Dataset entries:
:::

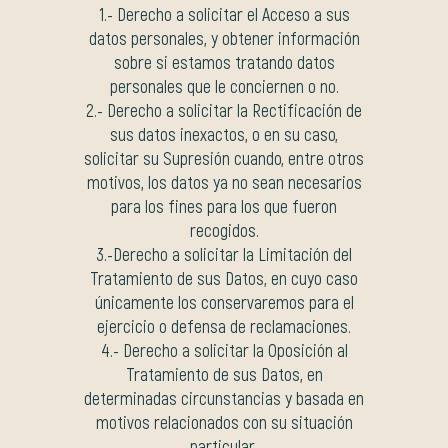
1.- Derecho a solicitar el Acceso a sus
datos personales, y obtener información
sobre si estamos tratando datos
personales que le conciernen o no.
2.- Derecho a solicitar la Rectificación de
sus datos inexactos, o en su caso,
solicitar su Supresión cuando, entre otros
motivos, los datos ya no sean necesarios
para los fines para los que fueron
recogidos.
3.-Derecho a solicitar la Limitación del
Tratamiento de sus Datos, en cuyo caso
únicamente los conservaremos para el
ejercicio o defensa de reclamaciones.
4.- Derecho a solicitar la Oposición al
Tratamiento de sus Datos, en
determinadas circunstancias y basada en
motivos relacionados con su situación
particular.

:::

What you are asked to do:
Retype exactly the lines from the one containing "únicamente los conservaremos para el" through the last line of the records above, including both.

Answer area:
únicamente los conservaremos para el
ejercicio o defensa de reclamaciones.
4.- Derecho a solicitar la Oposición al
Tratamiento de sus Datos, en
determinadas circunstancias y basada en
motivos relacionados con su situación
particular.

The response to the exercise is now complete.